I have not seen any North American lithium-ion cell brands at all.

I’d bet good money that the 2019 Bolt will have at least 60 KWh capacity. 80 KWh like the rumors? Highly unlikely, but not impossible. With a plan of over 20 EVs by 2023, a 2019 Bolt with over 300 miles of range isn’t as far out as it sounds.

What I would love to see is a Lightning Bolt™ with 80 KWh, dual motors, and a fully independent rear suspension. I’d buy one over a Model 3 without hesitation. Sadly, I don’t think such an EV will be offered until GM can sell it profitably.

57 vs 60 may be the difference between rated and usable.

You can take any battery and safely charge it slightly over the rating of the battery. In fact, if you go buy some fresh 1.5V “D” batteries that are marked 1.5V on the label, and you check them with a volt meter, and they may read 1.54V. So you get more usable capacity than it is rated.

With that said, I keep seeing math thrown around on the internet as if Chevy charges to 100%, and drains to 0% of rated capacity. I don’t buy that at all. The same company that built the Volt to use the least percent of any battery on the market isn’t going to also allow their EV to fully charge/discharge.

Nix said:

“57 vs 60 may be the difference between rated and usable”

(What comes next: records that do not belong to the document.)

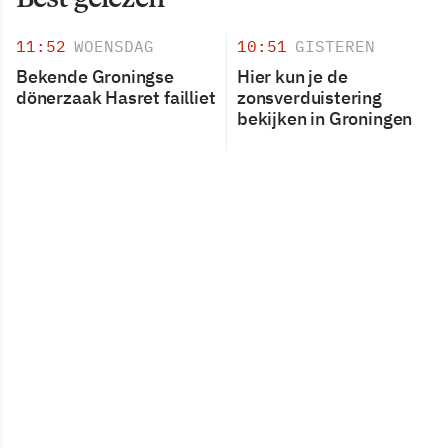
11:52
WOENSDAG
10:51
GISTEREN
Bekende Groningse
Hier kun je de
dönerzaak Hasret failliet
zonsverduistering
bekijken in Groningen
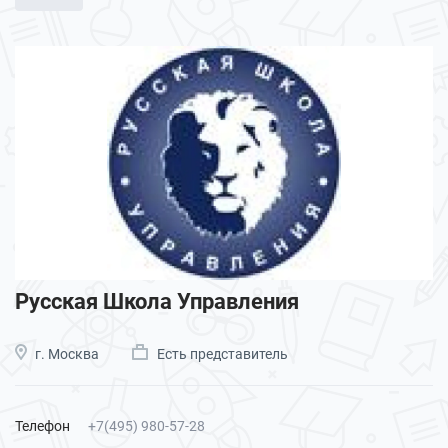
Русская Школа Управления
г. Москва
Есть представитель
Телефон
+7(495) 980-57-28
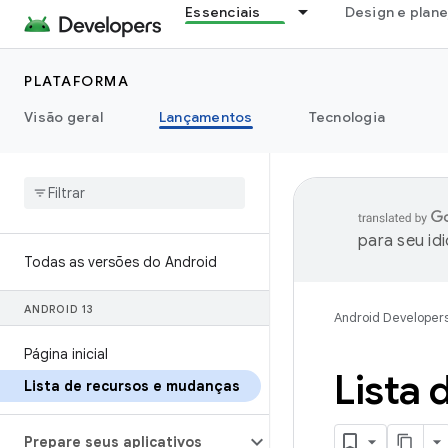
Essenciais
Design e plan
PLATAFORMA
Visão geral
Lançamentos
Tecnologia
para seu id
Todas as versões do Android
ANDROID 13
Android Developer
Página inicial
Lista
Lista de recursos e mudanças
Prepare seus aplicativos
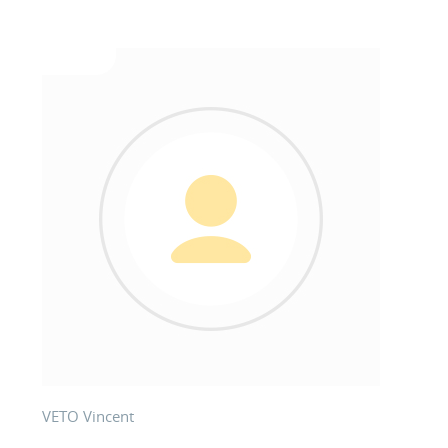
VETO Vincent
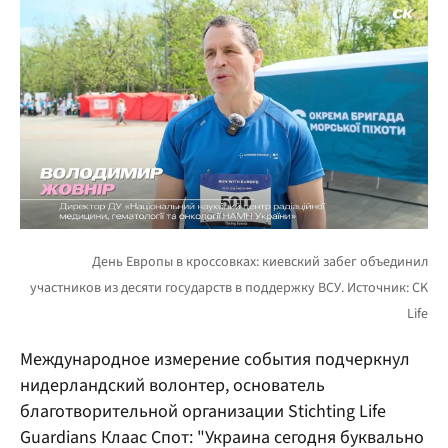
Международное измерение события подчеркнул
нидерландский волонтер, основатель
благотворительной организации Stichting Life
Guardians Клаас Спот: "Украина сегодня буквально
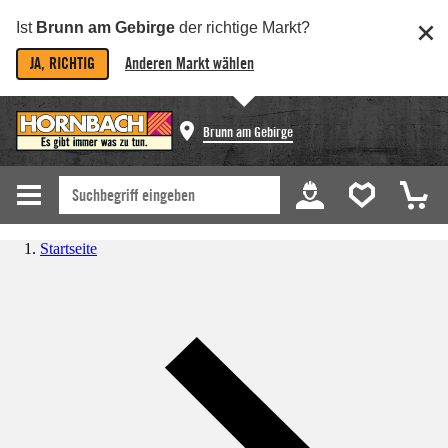
Ist
Brunn am Gebirge
der richtige Markt?
JA, RICHTIG
Anderen Markt wählen
Brunn am Gebirge
Startseite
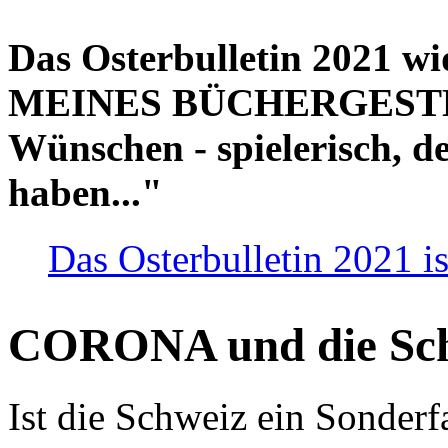
Das Osterbulletin 2021 w
MEINES BÜCHERGESTELL
Wünschen - spielerisch, de
haben..."
Das Osterbulletin 2021 is
CORONA und die Sc
Ist die Schweiz ein Sonderfa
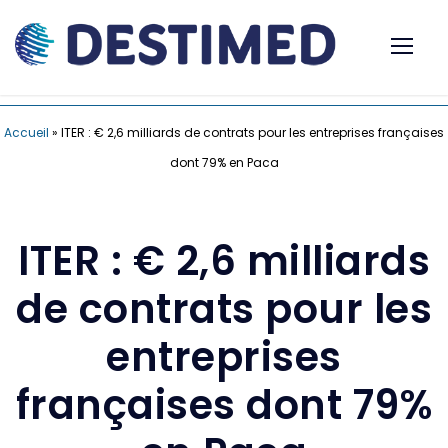
Accueil
»
ITER : € 2,6 milliards de contrats pour les entreprises françaises
dont 79% en Paca
ITER : € 2,6 milliards
de contrats pour les
entreprises
françaises dont 79%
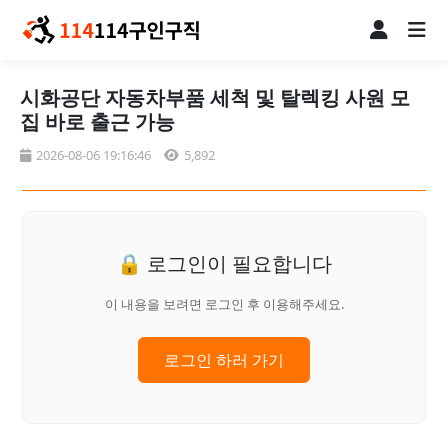
시화공단 자동차부품 세척 및 탈렉킹 사원 모
집 바로 출근 가능
2026-08-06 19:16:46
5,892
🔒 로그인이 필요합니다
이 내용을 보려면 로그인 후 이용해주세요.
로그인 하러 가기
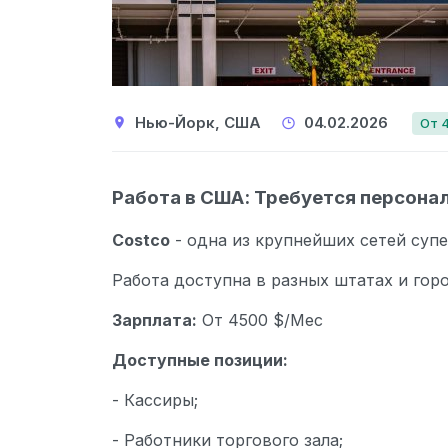
Нью-Йорк, США
04.02.2026
От 
Работа в США: Требуется персона
Costco
- одна из крупнейших сетей суп
Работа доступна в разных штатах и гор
Зарплата:
От 4500 $/Мес
Доступные позиции:
- Кассиры;
- Работники торгового зала;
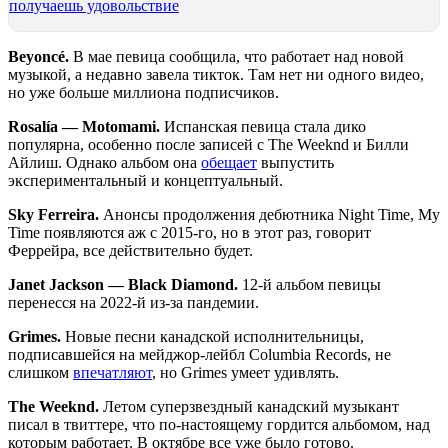
получаешь удовольствие
Beyoncé.
В мае певица сообщила, что работает над новой
музыкой, а недавно завела тикток. Там нет ни одного видео,
но уже больше миллиона подписчиков.
Rosalía — Motomami.
Испанская певица стала дико
популярна, особенно после записей с The Weeknd и Билли
Айлиш. Однако альбом она
обещает
выпустить
экспериментальный и концептуальный.
Sky Ferreira.
Анонсы продолжения дебютника Night Time, My
Time появляются аж с 2015-го, но в этот раз, говорит
Феррейра, все действительно будет.
Janet Jackson — Black Diamond.
12-й альбом певицы
перенесся на 2022-й из-за пандемии.
Grimes.
Новые песни канадской исполнительницы,
подписавшейся на мейджор-лейбл Columbia Records, не
слишком
впечатляют
, но Grimes умеет удивлять.
The Weeknd.
Летом суперзвездный канадский музыкант
писал в твиттере, что по-настоящему гордится альбомом, над
которым работает. В октябре все уже было готово.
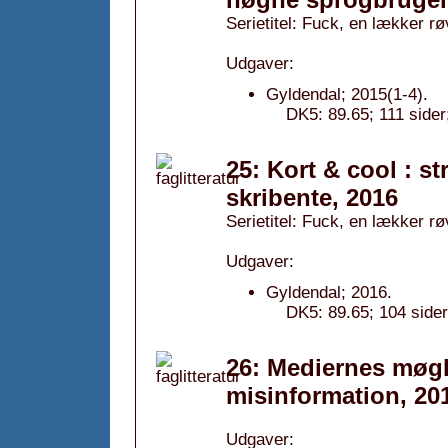
Serietitel: Fuck, en lækker røv
Udgaver:
Gyldendal; 2015(1-4).
DK5: 89.65; 111 sider
25: Kort & cool : s
skribente, 2016
Serietitel: Fuck, en lækker røv
Udgaver:
Gyldendal; 2016.
DK5: 89.65; 104 sider
26: Mediernes møgk
misinformation, 20
Udgaver:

Yes, I think that’s the most likely explanation for the disparity between 57 kWh and 60 kWh. That’s a 5% difference, which certainly does sound like an appropriate reserve percentage.

Can anyone imagine if Tesla did this? American conservatives would be calling for Elon’s resignation LOL CONNECT THE DOTS ON CLEAN AIR WAKE UP FOLKS

Steve L. mentioned on another article that the Label is a 95% rating per the D.O.E. of 95% makes a 60.0 kwh battery labeled at EXACTLY 57.0 kwh.

Au Contraire IEV writers, “Now you REALLY know”, hehe.

I have one of the very first Bolts, received in Jan 2017. It went in for the battery recall and they replaced the entire battery with a new one. My range has been very reliable at around 250 miles average on the original battery. On the new battery I am consistently getting 265 miles and above. Could be due to any/all of
– Battery is new, and will “settle in” a bit lower
– Battery calibration/software was changed for new battery
– New battery actually has 4-5 kWh more usable capacity

In any case, it was a pleasant surprise.